Subgroup 1.

For each prefix, let's iterate through pairs of numbers that will differ. After that, we will remove them from the arrays and count how many operations are needed to make the arrays equal. The number of operations is equal to the sum of elements in the first array minus the sum of elements in the second array. And they can only be equalized if for each $$$i$$$ it holds that $$$a_i \geq b_i$$$. This solution works in $$$O(n^4)$$$.

Subgroup 2.

Let's improve the solution of the previous subgroup. We want to remove one element from both arrays so that the difference between them is as large as possible. Let's sort both prefixes. Notice that if we can remove $$$a_i$$$ and $$$b_j$$$, then we can also remove $$$a_{i - 1}$$$ and $$$b_j$$$, as well as $$$a_i$$$ and $$$b_{j + 1}$$$. Then we don't need to iterate through $$$O(n^2)$$$ pairs for removal, but we can iterate through the elements of the first array, and find the element of the second array by moving a pointer. This solution works in $$$O(n^3)$$$.

Subgroup 3.

Let's further improve the solution of the previous subgroup. We need to check the condition $$$a_i \geq b_i$$$ faster. To do this, we need to notice that the $$$b_i$$$ element is compared either with $$$a_i$$$ or with $$$a_{i+1}$$$. Moreover, both prefixes will be divided into $$$O(1)$$$ segments, in which comparisons of one of two types need to be made. Let's precalculate with prefix sums whether the comparisons of each type are satisfied, after which the correctness check can be performed in $$$O(1)$$$. This solution works in $$$O(n^2 \log n)$$$.

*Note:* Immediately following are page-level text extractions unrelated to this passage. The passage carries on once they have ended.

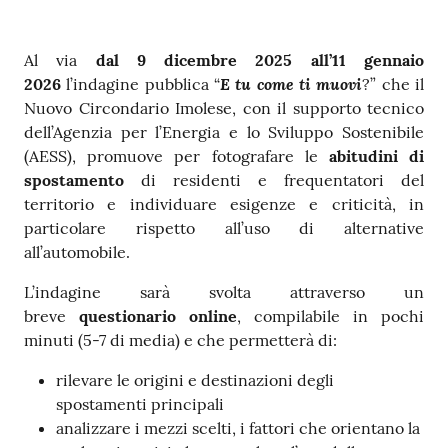
Contenuto
Al via
dal 9 dicembre 2025 all’11 gennaio
E tu come ti muovi
2026
l’indagine pubblica “
?” che il
Nuovo Circondario Imolese, con il supporto tecnico
dell’Agenzia per l’Energia e lo Sviluppo Sostenibile
(AESS), promuove per fotografare le
abitudini di
spostamento
di residenti e frequentatori del
territorio e individuare esigenze e criticità, in
particolare rispetto all’uso di alternative
all’automobile.
L’indagine sarà svolta attraverso un
breve
questionario online
, compilabile in pochi
minuti (5-7 di media) e che permetterà di:
rilevare le origini e destinazioni degli
spostamenti principali
analizzare i mezzi scelti, i fattori che orientano la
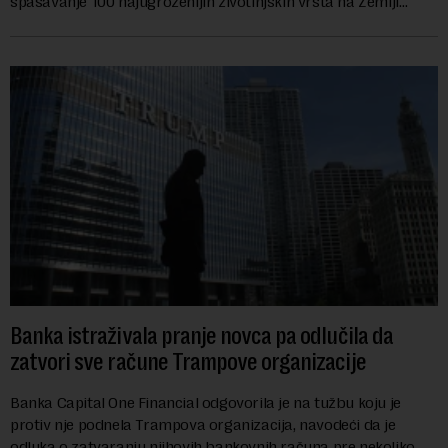
spasavanje 100 najugroženijih životinjskih vrsta na Zemlji
vrednu 200 miliona dolara.Fond...
Banka istraživala pranje novca pa odlučila da
zatvori sve račune Trampove organizacije
Banka Capital One Financial odgovorila je na tužbu koju je
protiv nje podnela Trampova organizacija, navodeći da je
odluka o zatvaranju njihovih bankovnih računa pre nekoliko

Ideas for the complete solution.

Let's look at the two arrays as a set of segments $$$[b_i, a_i]$$$. Notice that it is never beneficial for the final answer to have $$$a_i < b_i$$$. Then let's see what the final answer will look like. Remove all indices for which $$$a_i = b_i$$$. Sort the remaining numbers in ascending order of $$$a_i$$$, then $$$a_1 \leq a_2 \leq \ldots \leq a_n$$$ and $$$b_1 < a_1, b_2 < a_2, \ldots b_n < a_n$$$. It is easy to understand that we need to remove $$$a_n$$$ and $$$b_1$$$.

What conditions should the segments satisfy so that after removing $$$a_n$$$ and $$$b_1$$$ everything is valid? $$$b_2 \leq a_1, b_3 \leq a_2, \ldots, b_n \leq a_{n - 1}$$$. If we talk about this in terms of segments, this means that they all form a connected component. Then the answer is the sum of the lengths of the segments minus the length in coordinates of the longest component.

Subgroup 4-5.

Using this, it can be understood that the answer in subgroup 4 is equal to the sum of the lengths of the segments minus the length of the longest segment. For the fifth group, it is necessary to maintain the current component, and when possible, expand it and remember the longest component before that.

Complete solution.

In the implementation of the complete solution, let's maintain the current segment components. When moving to a new prefix, we need to be able to merge these components if they intersect with the new segment. All this can be easily maintained in std::set. The time complexity of the solution is $$$O(n \log n)$$$.